Born in 1738 in Northern Ireland, Robert Hanna, a merchant and farmer, immigrated to Pennsylvania’s Cumberland County. By 1770, he had relocated to Hempfield, where he joined other relatives in founding Hanna’s Town — destined to be the seat of newly formed Westmoreland County, in 1773.
Settlers met at the town in July 1774, responding to grievances in Boston against British abuse of colonial rights. They elected Robert Hanna and James Cavet as representatives to a convention in Philadelphia.
The resulting convention declared allegiance to the British king but denounced recent acts of Parliament, including closure of Boston’s port, and pledged the readiness of Pennsylvania residents to “cease all commercial intercourse with Great Britain if necessary to secure repeal of the obnoxious laws,” according to “Old Westmoreland: A History of Western Pennsylvania During the Revolution” by Edgar W. Hassler, published in 1900.
In 1775, Hanna and Cavet were among Westmoreland court justices who refused to relinquish their judicial power to a rival Virginia-backed court in Pittsburgh. As a result, the pair were jailed for more than three months, until about June 20, when they were freed by a posse of 20 men led by the Westmoreland sheriff.
Because of his confinement in jail, Hanna was unable to participate in the May 16, 1775 approval of the Hanna’s Town Resolves, which was a reaction to the first shots fired in the Revolutionary War the previous month at Concord and Lexington.
Those assembled at Hanna’s Town declared their determination “to maintain and defend our just rights… wantonly violated in many instances by wicked Ministry and a corrupt Parliament,” as noted in “The Planting of Civilization in Western Pennsylvania,” a 1939 volume by Solon J. Buck and Elizabeth Hawthorn Buck.

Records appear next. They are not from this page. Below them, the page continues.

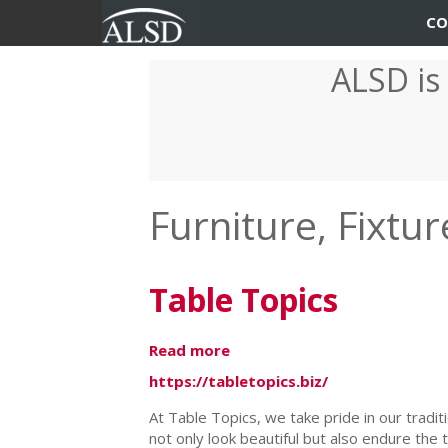
User
Main
CO
account
navigation
ALSD is
Skip
menu
to
main
content
Furniture, Fixt
Table Topics
Read more
about
Table
https://tabletopics.biz/
Topics
At Table Topics, we take pride in our tradit
not only look beautiful but also endure the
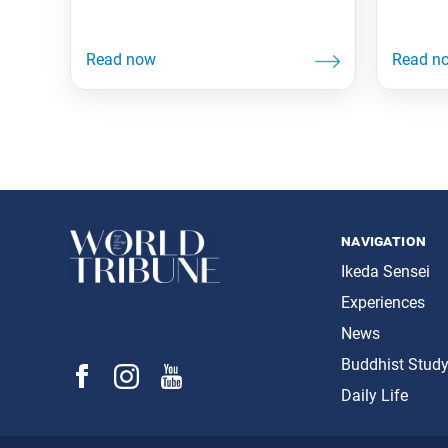
navigation
Ikeda Sensei
Experiences
News
Buddhist Stud
Daily Life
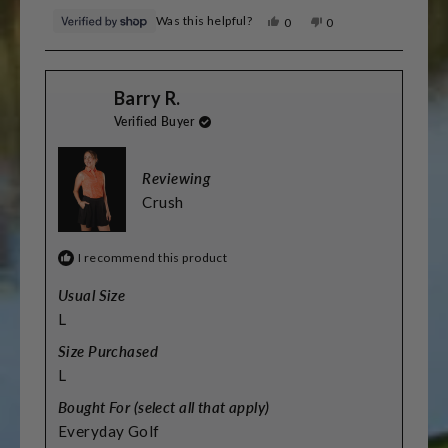
Was this helpful?
Yes,
No,
0
0
this
people
this
people
review
voted
review
voted
from
yes
from
no
Sarah
Sarah
Barry R.
was
was
helpful.
not
Verified Buyer
helpful.
Reviewing
Crush
I recommend this product
Usual Size
L
Size Purchased
L
Bought For (select all that apply)
Everyday Golf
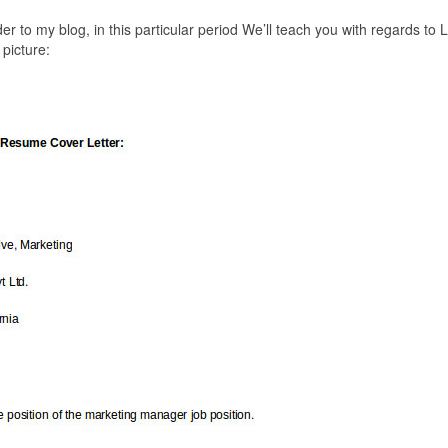
der to my blog, in this particular period We’ll teach you with regards to L
picture:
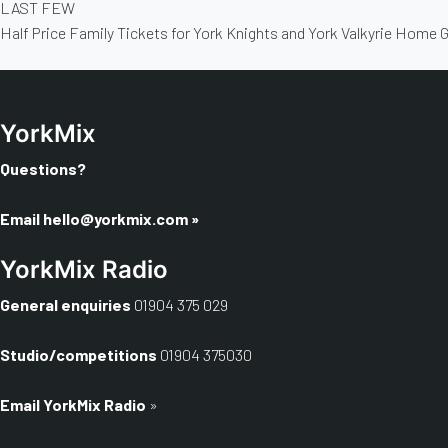
LAST FEW
Half Price Family Tickets for York Knights and York Valkyrie Home
YorkMix
Questions?
Email
hello@yorkmix.com
»
YorkMix Radio
General enquiries
01904 375 029
Studio/competitions
01904 375030
Email YorkMix Radio
»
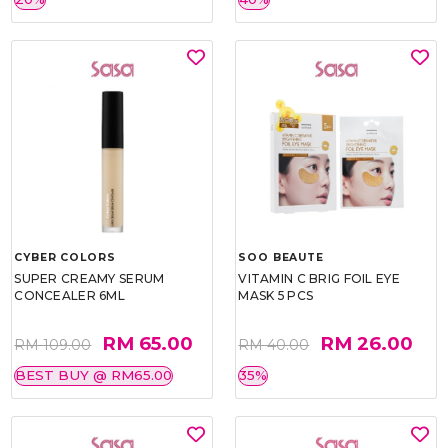
CYBER COLORS
SOO BEAUTE
SUPER CREAMY SERUM
VITAMIN C BRIG FOIL EYE
CONCEALER 6ML
MASK 5 PCS
RM 65.00
RM 26.00
RM 109.00
RM 40.00
BEST BUY @ RM65.00
35%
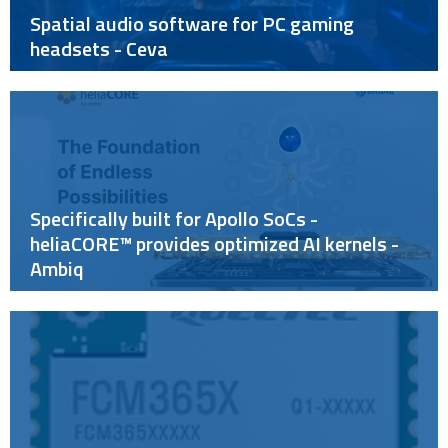
Spatial audio software for PC gaming
headsets - Ceva
Specifically built for Apollo SoCs -
heliaCORE™ provides optimized AI kernels -
Ambiq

As the Revolutionary War approached its end, Hanna’s Town was burnt by Native Americans and their British allies on July 13, 1782. Just two buildings remained, including the log structure where court sessions were held.
Just one death was reported at Hanna’s Town, where most residents sheltered in a stockade after people harvesting outlying fields gave advance warning of the attack. A 16-year-old girl was mortally wounded when she exposed herself to enemy fire in order to rescue an infant, Hassler noted.
But, at nearby Miller’s Station, 11 settlers were killed in an attack that surprised people who had gathered for a wedding the previous day. According to Hassler, Robert Hanna’s wife, and a daughter, Jennie, were among four captives taken to Canada and finally released at the conclusion of the war.
The accounts don’t specify Robert Hanna’s whereabouts during the attack. He died four years later.
The location of his burial is unknown.
In his will, recorded on May 2, 1786, Hanna noted he was “very sick and weak of body but of sound and perfect memory.”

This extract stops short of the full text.